Owen Reynolds had sent two of his stable staff over with the horse, and all three seemed to have settled in well in Keeneland’s own training centre, which was adjacent to the racetrack. Owen and our Derby-winning jockey, Jimmy Ketch, were also making the trip over, to maximize our chances of success.
Thursday was mostly taken up with media interviews and press photo shoots, culminating in a reception and gala dinner at the Kentucky Horse Park for all the international and out-of-town guests. All of them, that is, except the main stars of the show, the horses, who remained in their stables at the racetrack, totally unaware of all the fuss that was going on around them.
But Owen Reynolds was there, along with his wife, Eleanor.
‘Hi, Owen,’ I said, going over to him at the reception. ‘Good journey?’
‘Yes, thank you,’ he said. ‘We arrived this morning from New York. Eleanor wanted to go there for a couple of nights on the way. To go shopping.’
He rolled his eyes and I laughed.
‘Is Georgina with you?’ Eleanor asked, ignoring her husband.
‘No. Her father died, and she’s in Harrogate looking after her mother.’
‘Oh, I’m so sorry.’
‘Thank you,’ I said.
A waiter came and refilled our glasses.
‘Have you been to see Potassium?’ I asked Owen.
‘Sure have. I went straight to the stables, even before checking in to the hotel. He looks in great form. Raring to go.’
‘Good.’
As so often in the United States, dinner was served early at six, so the whole event was over before nine, which was just as well as I was having difficulty keeping my eyes open during the final speeches because of the jet lag.
Toni picked me up, and I was asleep before we arrived at her place.
But she woke me up again.
Potassium’s race was the very last one on the Saturday afternoon, the climax, with all the other races acting as appetizers for the main event.
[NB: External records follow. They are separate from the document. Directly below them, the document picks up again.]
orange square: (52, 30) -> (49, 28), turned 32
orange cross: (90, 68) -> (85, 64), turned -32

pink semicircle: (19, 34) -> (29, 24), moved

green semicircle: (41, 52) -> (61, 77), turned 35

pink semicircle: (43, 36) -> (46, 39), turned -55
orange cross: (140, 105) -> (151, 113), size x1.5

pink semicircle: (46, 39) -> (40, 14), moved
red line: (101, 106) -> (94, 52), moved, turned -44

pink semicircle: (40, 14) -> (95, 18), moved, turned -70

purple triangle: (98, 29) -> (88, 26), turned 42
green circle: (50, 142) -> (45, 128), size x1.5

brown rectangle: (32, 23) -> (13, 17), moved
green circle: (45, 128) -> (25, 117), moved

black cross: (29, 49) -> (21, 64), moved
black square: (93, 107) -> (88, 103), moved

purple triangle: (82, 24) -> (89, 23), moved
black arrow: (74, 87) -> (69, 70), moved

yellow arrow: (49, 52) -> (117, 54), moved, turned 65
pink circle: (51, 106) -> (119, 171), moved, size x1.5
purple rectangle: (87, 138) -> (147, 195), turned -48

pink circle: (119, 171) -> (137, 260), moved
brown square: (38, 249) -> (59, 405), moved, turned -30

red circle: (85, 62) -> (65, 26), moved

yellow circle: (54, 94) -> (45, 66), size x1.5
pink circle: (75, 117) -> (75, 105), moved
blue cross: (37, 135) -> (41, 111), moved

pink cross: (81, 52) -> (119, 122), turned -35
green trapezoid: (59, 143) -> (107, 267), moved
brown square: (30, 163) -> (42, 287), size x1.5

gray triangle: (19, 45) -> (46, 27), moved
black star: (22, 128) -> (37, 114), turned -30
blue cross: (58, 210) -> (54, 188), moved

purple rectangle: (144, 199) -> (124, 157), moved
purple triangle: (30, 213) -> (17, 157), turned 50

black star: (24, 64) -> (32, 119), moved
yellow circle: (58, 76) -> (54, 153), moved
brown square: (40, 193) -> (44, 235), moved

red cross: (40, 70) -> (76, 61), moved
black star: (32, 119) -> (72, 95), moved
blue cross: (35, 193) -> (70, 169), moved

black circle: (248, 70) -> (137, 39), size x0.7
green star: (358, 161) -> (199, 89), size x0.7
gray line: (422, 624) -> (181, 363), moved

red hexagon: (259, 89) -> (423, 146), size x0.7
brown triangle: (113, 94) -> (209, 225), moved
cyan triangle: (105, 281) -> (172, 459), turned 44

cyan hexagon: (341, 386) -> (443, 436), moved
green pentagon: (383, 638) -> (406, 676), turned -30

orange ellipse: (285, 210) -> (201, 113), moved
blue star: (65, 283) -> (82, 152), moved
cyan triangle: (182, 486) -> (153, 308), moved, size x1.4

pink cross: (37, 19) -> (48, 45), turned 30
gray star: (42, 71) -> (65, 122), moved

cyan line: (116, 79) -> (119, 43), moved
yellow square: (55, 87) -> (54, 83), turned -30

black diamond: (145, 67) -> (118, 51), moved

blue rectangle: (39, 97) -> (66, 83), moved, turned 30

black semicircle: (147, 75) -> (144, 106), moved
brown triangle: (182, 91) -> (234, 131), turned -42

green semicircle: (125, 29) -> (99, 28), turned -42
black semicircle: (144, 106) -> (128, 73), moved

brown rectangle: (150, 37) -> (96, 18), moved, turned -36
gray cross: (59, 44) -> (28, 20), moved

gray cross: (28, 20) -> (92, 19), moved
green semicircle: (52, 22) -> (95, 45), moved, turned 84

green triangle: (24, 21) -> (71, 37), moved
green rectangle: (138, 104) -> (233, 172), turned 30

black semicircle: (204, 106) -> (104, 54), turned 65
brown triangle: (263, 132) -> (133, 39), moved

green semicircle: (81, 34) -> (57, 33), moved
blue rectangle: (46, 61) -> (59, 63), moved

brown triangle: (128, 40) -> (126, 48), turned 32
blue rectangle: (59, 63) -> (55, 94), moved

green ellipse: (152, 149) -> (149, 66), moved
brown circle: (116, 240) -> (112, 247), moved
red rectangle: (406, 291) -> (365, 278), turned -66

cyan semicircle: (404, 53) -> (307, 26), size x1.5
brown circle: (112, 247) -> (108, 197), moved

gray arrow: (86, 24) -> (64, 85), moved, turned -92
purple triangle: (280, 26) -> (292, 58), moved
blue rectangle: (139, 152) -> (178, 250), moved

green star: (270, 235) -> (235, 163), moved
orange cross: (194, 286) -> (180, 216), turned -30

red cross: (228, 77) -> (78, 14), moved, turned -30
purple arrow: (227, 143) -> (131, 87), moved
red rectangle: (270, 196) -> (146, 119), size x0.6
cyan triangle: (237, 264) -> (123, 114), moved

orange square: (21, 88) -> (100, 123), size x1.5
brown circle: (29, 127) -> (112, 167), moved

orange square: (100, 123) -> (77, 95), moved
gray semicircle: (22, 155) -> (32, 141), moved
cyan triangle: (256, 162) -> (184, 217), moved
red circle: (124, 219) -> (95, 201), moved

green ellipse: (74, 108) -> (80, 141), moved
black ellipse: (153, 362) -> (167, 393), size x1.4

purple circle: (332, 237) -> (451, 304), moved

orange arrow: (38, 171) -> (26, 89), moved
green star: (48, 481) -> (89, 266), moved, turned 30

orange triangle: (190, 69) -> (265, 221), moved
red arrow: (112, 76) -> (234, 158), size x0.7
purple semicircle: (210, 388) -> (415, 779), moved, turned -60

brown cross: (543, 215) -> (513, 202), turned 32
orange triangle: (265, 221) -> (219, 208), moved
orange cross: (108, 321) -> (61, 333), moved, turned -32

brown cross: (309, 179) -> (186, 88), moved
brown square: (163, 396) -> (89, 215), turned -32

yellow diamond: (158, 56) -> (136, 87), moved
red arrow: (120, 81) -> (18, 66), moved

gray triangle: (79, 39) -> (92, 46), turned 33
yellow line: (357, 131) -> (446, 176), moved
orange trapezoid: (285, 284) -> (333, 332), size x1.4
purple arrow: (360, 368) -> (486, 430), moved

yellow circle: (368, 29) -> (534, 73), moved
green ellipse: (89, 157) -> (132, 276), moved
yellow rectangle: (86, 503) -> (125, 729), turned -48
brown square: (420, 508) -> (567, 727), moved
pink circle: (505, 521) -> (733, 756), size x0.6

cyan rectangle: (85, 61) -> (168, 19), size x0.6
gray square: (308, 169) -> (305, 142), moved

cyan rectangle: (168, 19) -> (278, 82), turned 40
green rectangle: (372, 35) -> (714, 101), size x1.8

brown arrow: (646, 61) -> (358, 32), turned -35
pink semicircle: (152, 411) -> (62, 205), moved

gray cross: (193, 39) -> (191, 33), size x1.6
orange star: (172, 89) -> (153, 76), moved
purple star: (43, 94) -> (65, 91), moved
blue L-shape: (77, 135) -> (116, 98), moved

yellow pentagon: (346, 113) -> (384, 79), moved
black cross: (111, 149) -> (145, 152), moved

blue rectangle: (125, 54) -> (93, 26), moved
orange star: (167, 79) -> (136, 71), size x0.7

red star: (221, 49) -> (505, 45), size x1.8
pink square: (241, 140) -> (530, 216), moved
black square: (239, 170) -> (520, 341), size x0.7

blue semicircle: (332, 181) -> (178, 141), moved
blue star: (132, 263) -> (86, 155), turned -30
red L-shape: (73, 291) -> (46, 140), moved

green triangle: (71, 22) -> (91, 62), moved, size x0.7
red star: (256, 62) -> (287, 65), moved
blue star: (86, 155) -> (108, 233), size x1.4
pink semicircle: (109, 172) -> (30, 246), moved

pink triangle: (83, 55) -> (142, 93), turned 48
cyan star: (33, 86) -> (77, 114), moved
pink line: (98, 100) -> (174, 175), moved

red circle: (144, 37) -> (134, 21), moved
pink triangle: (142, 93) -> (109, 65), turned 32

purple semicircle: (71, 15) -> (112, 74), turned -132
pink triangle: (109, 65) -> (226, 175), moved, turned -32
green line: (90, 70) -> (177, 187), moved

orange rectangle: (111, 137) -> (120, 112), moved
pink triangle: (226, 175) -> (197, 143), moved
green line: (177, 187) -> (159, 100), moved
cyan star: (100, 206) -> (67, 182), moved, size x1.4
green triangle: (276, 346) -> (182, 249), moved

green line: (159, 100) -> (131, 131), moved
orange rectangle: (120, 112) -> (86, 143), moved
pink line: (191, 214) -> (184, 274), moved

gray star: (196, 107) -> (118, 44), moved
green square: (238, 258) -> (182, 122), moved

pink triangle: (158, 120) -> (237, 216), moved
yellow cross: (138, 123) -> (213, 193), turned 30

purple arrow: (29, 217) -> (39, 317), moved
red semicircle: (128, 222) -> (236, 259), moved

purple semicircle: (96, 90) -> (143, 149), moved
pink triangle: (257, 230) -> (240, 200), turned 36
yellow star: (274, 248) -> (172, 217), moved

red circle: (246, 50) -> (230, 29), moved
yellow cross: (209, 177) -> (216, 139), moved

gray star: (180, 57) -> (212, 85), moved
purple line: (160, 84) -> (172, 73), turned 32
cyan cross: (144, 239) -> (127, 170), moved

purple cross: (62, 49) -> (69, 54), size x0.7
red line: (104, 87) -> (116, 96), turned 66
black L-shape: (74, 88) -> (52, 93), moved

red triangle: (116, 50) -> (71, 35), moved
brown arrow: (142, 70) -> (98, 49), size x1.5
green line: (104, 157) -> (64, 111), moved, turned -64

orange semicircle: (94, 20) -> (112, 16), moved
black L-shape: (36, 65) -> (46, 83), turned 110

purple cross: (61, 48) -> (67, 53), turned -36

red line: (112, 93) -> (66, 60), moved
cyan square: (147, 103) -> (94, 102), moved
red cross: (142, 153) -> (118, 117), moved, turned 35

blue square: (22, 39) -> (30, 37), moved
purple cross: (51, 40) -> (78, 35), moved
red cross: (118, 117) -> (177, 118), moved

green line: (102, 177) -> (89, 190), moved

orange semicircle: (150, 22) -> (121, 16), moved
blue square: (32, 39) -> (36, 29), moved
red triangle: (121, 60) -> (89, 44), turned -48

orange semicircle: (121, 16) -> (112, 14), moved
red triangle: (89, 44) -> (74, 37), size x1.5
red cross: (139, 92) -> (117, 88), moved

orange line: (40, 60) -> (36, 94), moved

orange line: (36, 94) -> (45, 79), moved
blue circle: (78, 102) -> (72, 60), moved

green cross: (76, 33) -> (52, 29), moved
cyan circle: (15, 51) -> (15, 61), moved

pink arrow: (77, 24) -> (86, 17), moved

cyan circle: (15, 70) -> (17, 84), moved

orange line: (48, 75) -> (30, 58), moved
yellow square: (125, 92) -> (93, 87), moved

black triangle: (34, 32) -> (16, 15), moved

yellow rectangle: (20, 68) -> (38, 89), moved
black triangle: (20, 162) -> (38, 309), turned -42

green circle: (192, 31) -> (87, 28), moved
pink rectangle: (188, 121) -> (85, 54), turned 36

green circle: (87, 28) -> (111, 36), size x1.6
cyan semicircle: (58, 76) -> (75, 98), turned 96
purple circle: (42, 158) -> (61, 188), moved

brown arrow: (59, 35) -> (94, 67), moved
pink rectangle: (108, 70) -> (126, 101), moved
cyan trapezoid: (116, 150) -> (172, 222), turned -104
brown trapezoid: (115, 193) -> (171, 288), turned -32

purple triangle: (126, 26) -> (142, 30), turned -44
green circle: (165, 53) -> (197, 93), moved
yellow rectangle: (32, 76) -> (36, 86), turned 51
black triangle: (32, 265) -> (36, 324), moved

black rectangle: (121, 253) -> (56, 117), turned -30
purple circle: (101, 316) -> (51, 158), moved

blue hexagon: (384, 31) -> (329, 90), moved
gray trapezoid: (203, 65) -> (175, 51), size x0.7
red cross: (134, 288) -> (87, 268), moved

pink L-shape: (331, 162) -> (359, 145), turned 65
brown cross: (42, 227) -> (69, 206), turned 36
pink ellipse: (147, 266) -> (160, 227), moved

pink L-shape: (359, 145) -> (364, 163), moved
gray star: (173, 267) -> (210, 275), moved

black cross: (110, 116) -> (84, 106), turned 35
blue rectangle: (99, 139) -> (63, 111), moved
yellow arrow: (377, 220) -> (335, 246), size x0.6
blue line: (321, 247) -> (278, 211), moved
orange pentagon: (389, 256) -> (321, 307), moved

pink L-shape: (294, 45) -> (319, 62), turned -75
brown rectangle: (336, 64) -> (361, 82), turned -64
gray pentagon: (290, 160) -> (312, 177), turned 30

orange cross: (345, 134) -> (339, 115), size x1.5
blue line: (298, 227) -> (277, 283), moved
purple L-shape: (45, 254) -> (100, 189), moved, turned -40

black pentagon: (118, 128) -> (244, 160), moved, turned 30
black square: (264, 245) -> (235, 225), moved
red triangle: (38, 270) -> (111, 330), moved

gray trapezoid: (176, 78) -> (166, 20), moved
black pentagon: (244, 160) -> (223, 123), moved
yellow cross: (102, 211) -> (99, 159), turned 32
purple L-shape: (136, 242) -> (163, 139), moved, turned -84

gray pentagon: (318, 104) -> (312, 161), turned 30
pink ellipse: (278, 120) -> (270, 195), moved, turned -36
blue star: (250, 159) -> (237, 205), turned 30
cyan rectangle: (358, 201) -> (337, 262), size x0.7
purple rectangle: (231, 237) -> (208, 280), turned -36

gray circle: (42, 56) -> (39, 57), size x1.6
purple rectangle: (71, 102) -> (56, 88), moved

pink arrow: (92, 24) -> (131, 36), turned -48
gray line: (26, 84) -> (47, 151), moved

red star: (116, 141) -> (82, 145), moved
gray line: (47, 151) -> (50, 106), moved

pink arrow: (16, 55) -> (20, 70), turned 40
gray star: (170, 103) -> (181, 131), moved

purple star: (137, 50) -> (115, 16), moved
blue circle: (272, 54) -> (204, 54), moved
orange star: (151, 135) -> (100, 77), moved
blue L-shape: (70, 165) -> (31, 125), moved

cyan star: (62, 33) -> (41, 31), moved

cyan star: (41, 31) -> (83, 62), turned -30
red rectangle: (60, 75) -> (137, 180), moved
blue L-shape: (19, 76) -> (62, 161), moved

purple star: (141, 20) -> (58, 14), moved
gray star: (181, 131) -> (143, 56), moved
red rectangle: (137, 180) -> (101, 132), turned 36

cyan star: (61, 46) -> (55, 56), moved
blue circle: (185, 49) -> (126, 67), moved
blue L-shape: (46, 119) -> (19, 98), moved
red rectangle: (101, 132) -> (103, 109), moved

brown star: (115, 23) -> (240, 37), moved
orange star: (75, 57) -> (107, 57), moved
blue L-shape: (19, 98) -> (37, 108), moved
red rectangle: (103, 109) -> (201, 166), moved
The organizers had invited everyone connected to runners on Saturday to attend Friday’s racing if they wanted to, but Toni had somehow wangled some time off — she said that all the ticketing was now complete — so we spent a while seeing some of the local sights and then went back to bed at her place, which was much more fun.
On Saturday morning, she had to go in to work early to make up the hours she had taken off on Friday, so she dropped me at the Hilton, and I arranged for one of the official cars to get me to the track by noon.